In case the error message is confusing and the read in which the CIGAR and query sequence length differ is actually in the read where the error message appears (this one MN01972:51:000H5KYKL:1:11101:10749:1220 which was softclipped!)
I have also compared these two reads too.
Before
MN01972:51:000H5KYKL:1:11101:10749:1220 0 chr2 208248339 60 126M * 0 0 CAAAATCACATTATTGCCAACATGACTTACTTGATCCCCATAAGCATGACGACCTATGATGATAGGTTTTACCCATCCACTCACAAGCCGGGGGATATTTTTGCAGATAATGGCTTCTCTGAAGAC AFFFFFFFFFFFFFFFFFFFFFFFFFFFFFFFFFFFFFFFFFFFFFFFFFFFFFFFFFFFFFFFFFFFFFFFFFFFFFFFFFFFFFFFFFFFFFFFFFFFFFFFAFFFFFFFFFFFFFFFFFFFFF MD:Z:126 RG:Z:230824_MN01972_0051_A000H5KYKL_RACP1_4poolv7anddirect_A NM:i:0 UQ:i:0 AS:i:126
After
MN01972:51:000H5KYKL:1:11101:10749:1220 0 chr2 208248363 60 24S77M25S * 0 0 CAAAATCACATTATTGCCAACATGACTTACTTGATCCCCATAAGCATGACGACCTATGATGATAGGTTTTACCCATCCACTCACAAGCCGGGGGATATTTTTGCAGATAATGGCTTCTCTGAAGAC AFFFFFFFFFFFFFFFFFFFFFFFFFFFFFFFFFFFFFFFFFFFFFFFFFFFFFFFFFFFFFFFFFFFFFFFFFFFFFFFFFFFFFFFFFFFFFFFFFFFFFFFAFFFFFFFFFFFFFFFFFFFFF MD:Z:126 RG:Z:230824_MN01972_0051_A000H5KYKL_RACP1_4poolv7anddirect_A NM:i:0 UQ:i:0 AS:i:126
To the best of my knowledge, the read soft clipped looks correct. What am I missing?
There is something I wonder...
When looking at reads softclipped with ampliconclip I have seen that the MD tag is removed.
MN01972:49:000H5KYMY:1:11101:21047:5531 0 chr19 33302153 60 151M * 0 0 GCTGCCGGCTGTGCTGGAACAGGCCGGCCAGGAACTCGTCGTTGAAGGCGGCCGGGTCGATGTAGGCGCTGATGTCGATGGACGTCTCGTGCTCGCAGATGCCGCCCAGCGGCTCCGGGGCGGCAGGTGGGGCGGGAGGCTGCGCGGGGCC FFFFFFFFFFFFFFFFFFFFFFF/FFFFFFFFFFFFFFFFFFFFFFFFFFFFFFFFFFFFFFFFFFFFFFFFFFAFFFFFF/FAFF/AFFFFFFFF/FFF/FFFFFFFFFFFFFFFFFFFFAFAFF/F/FFFAFFFFFFFFFFFFFFFFF= MD:Z:23T127 RG:Z:230817_MN01972_0049_A000H5KYMY_RACP1-4poolv7anddirect NM:i:1 UQ:i:14 AS:i:146
MN01972:49:000H5KYMY:1:11101:21047:5531 0 chr19 33302174 60 21S130M * 0 0 GCTGCCGGCTGTGCTGGAACAGGCCGGCCAGGAACTCGTCGTTGAAGGCGGCCGGGTCGATGTAGGCGCTGATGTCGATGGACGTCTCGTGCTCGCAGATGCCGCCCAGCGGCTCCGGGGCGGCAGGTGGGGCGGGAGGCTGCGCGGGGCC FFFFFFFFFFFFFFFFFFFFFFF/FFFFFFFFFFFFFFFFFFFFFFFFFFFFFFFFFFFFFFFFFFFFFFFFFFAFFFFFF/FAFF/AFFFFFFFF/FFF/FFFFFFFFFFFFFFFFFFFFAFAFF/F/FFFAFFFFFFFFFFFFFFFFF= RG:Z:230817_MN01972_0049_A000H5KYMY_RACP1-4poolv7anddirect UQ:i:14 AS:i:146
Is this info involved in how the CIGAR is measured?? I doubt it becaouse this is optional.

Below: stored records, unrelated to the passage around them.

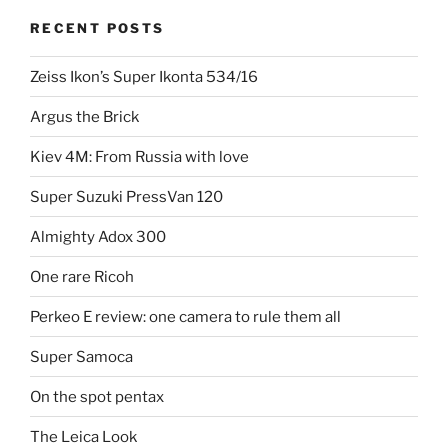
RECENT POSTS
Zeiss Ikon’s Super Ikonta 534/16
Argus the Brick
Kiev 4M: From Russia with love
Super Suzuki PressVan 120
Almighty Adox 300
One rare Ricoh
Perkeo E review: one camera to rule them all
Super Samoca
On the spot pentax
The Leica Look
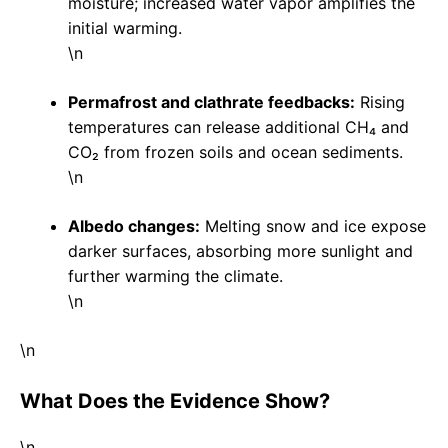
moisture; increased water vapor amplifies the
initial warming.
\n
Permafrost and clathrate feedbacks:
Rising
temperatures can release additional CH₄ and
CO₂ from frozen soils and ocean sediments.
\n
Albedo changes:
Melting snow and ice expose
darker surfaces, absorbing more sunlight and
further warming the climate.
\n
\n
What Does the Evidence Show?
\n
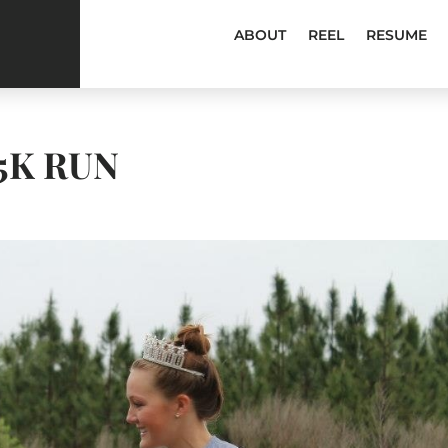
ABOUT
REEL
RESUME
5K RUN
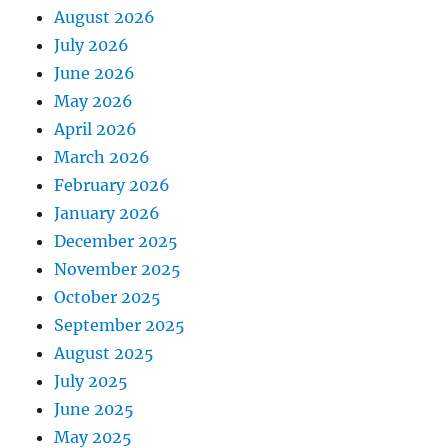
August 2026
July 2026
June 2026
May 2026
April 2026
March 2026
February 2026
January 2026
December 2025
November 2025
October 2025
September 2025
August 2025
July 2025
June 2025
May 2025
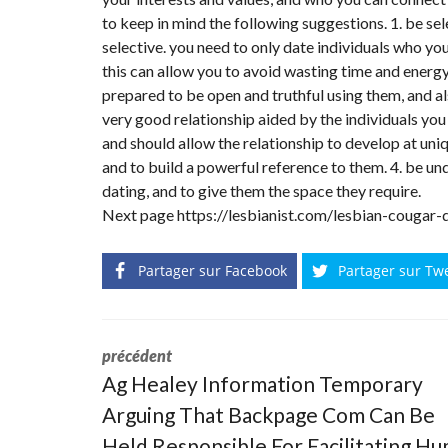
to keep in mind the following suggestions. 1. be sele
selective. you need to only date individuals who yo
this can allow you to avoid wasting time and energy
prepared to be open and truthful using them, and al
very good relationship aided by the individuals you 
and should allow the relationship to develop at uniqu
and to build a powerful reference to them. 4. be un
dating, and to give them the space they require.
Next page
https://lesbianist.com/lesbian-cougar-
Partager sur Facebook
Partager sur Tw
précédent
Ag Healey Information Temporary
Arguing That Backpage Com Can Be
Held Responsible For Facilitating H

Hi Istvan Albert. I have seen your answer. Many thanks
Regarding the mock question. I have found a solution to that problem. I will put the answer.

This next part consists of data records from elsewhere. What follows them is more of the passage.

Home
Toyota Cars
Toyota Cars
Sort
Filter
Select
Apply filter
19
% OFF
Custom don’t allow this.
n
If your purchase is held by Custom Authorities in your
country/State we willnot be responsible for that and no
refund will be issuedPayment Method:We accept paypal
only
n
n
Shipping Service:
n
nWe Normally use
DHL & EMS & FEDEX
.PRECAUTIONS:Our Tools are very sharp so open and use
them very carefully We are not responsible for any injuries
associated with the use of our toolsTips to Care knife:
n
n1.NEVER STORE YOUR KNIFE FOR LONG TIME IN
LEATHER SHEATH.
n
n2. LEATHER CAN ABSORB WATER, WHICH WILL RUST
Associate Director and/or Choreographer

Regarding this question, I don't see the relationship. In this one, it seems that the length of the CIGAR and the actual length of the reads (the sequence and the quality one) are not the same but all are 126 and comparing the one after soft-clipping and before, it seems identical apart from the CIGAR and the tag. I am work on this all day.

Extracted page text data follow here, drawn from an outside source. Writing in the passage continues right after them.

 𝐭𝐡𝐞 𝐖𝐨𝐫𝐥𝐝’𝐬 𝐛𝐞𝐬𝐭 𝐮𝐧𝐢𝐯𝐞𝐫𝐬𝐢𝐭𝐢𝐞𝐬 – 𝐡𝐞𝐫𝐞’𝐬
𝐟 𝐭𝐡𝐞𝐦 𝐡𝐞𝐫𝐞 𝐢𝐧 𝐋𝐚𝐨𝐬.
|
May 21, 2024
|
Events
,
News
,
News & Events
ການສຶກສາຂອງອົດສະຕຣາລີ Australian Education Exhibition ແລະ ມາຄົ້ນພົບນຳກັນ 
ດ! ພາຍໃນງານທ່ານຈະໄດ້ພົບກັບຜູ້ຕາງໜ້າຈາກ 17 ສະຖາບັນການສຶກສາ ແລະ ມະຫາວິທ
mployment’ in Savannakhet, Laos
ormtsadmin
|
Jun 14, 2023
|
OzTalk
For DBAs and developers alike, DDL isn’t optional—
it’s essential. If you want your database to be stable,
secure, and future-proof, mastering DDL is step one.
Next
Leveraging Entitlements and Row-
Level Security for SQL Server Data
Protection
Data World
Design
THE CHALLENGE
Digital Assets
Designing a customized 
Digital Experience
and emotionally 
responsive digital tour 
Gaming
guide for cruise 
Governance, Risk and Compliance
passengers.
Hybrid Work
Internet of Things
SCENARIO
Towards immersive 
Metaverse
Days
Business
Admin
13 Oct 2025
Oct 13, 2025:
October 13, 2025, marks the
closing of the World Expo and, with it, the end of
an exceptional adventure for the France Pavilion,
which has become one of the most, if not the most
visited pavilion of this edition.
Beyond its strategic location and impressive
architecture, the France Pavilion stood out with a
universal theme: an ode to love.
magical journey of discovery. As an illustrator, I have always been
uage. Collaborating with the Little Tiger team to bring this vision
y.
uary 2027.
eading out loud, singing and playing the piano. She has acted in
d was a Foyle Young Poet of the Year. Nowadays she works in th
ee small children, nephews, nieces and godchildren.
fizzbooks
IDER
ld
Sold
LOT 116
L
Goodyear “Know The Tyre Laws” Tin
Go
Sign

ok I have added a function that checks CIGAR and query sequence lengths and if disagreement is detected, stop the analysis. In that read something is done wrong
I am still working on this (maybe this weekend or Monday). I will update you.